PhotonHunter•1mo ago
I can't speak to the meso or macro regimes, but for nano (and in my case, colloids) dislocations are certainly a problem.
gsf_emergency_6•1mo ago
Probably not related

https://en.wikipedia.org/wiki/Gamma-ray_laser

neutronicus•1mo ago
Huh, I worked on a CZT radiation detector in undergrad back in 2007.
adrian_b•1mo ago
The article says that the use of CZT is not new, but now the material has become much more affordable, due to improved production techniques, which has opened up a lot of application fields for it, which were previously prevented by its scarcity and cost.

There are plenty of materials that have been known for a long time to be better than those normally used in certain applications, but which still do not replace the inferior alternatives due to excessive cost, so discovering any new process that can make them cheaply is as important as knowing the properties of the material.

summa_tech•1mo ago
A few years ago, CZT detectors made by eV Products showed up in quantity on eBay. Pretty much everyone interested in radioactivity seemed to snap one up back then. It took a fairly long time for folks to figure out how to use them well! But they're really not bad, especially for the size.

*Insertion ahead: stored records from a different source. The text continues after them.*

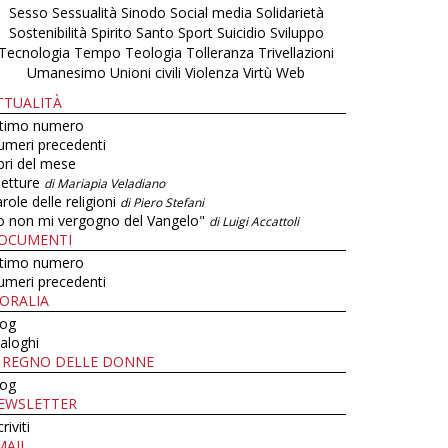
Sesso
Sessualità
Sinodo
Social media
Solidarietà
Sostenibilità
Spirito Santo
Sport
Suicidio
Sviluppo
Tecnologia
Tempo
Teologia
Tolleranza
Trivellazioni
Umanesimo
Unioni civili
Violenza
Virtù
Web
TTUALITÀ
ltimo numero
umeri precedenti
bri del mese
letture
di Mariapia Veladiano
role delle religioni
di Piero Stefani
o non mi vergogno del Vangelo"
di Luigi Accattoli
OCUMENTI
ltimo numero
umeri precedenti
ORALIA
log
aloghi
L REGNO DELLE DONNE
log
EWSLETTER
criviti
MAIL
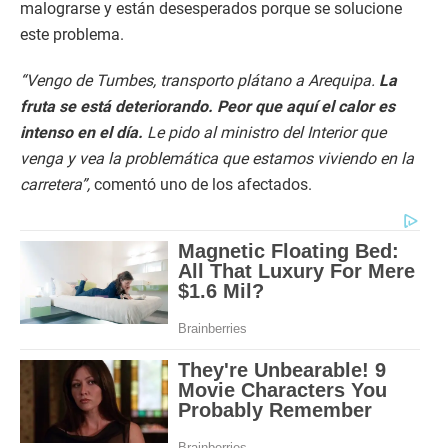
malograrse y están desesperados porque se solucione
este problema.
“Vengo de Tumbes, transporto plátano a Arequipa.
La
fruta se está deteriorando. Peor que aquí el calor es
intenso en el día.
Le pido al ministro del Interior que
venga y vea la problemática que estamos viviendo en la
carretera”,
comentó uno de los afectados.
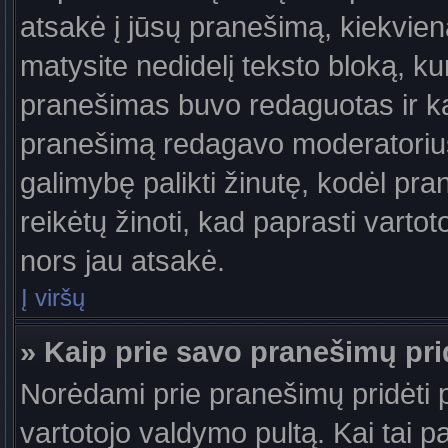
atsakė į jūsų pranešimą, kiekvie
matysite nedidelį teksto bloką, k
pranešimas buvo redaguotas ir k
pranešimą redagavo moderatorius a
galimybę palikti žinutę, kodėl pr
reikėtų žinoti, kad paprasti vartotoj
nors jau atsakė.
Į viršų
» Kaip prie savo pranešimų pri
Norėdami prie pranešimų pridėti pa
vartotojo valdymo pultą. Kai tai 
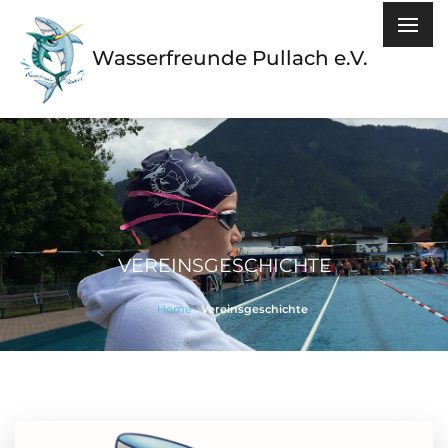
Wasserfreunde Pullach e.V.
VEREINSGESCHICHTE
Home
Vereinsgeschichte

Here's some spectra with 3% FWHM @ 662 keV:

https://maximus.energy/index.php/2020/05/01/gamma-spectrosco...

ziofill•1mo ago
You mean they’re good because the measurements are precise?
summa_tech•1mo ago
3% FWHM for something you could, at one time, buy for under $100 on eBay is very good. A typical scintillator + photomultiplier detector will get you about 6-7% (NaI:Tl scintillator). The Radiacode, which is super cute and all, gets about 7-9% depending on model.

Narrower FWHM means you will miss fewer energy peaks from isotopes.

MangoToupe•1mo ago
> pulmonary embolism

Ahh

perihelions•1mo ago
> "Whenever a high energy photon strikes the CZT, it mobilises an electron and this electrical signal can be used to make an image. Earlier scanner technology used a two-step process, which was not as precise."

I understand the unnamed alternative is the scintillation-type detector, where high-energy photons induce fluorescence, emitting secondary photons of lower energy. Detecting the secondary photons (converting them to electrons) is the second step.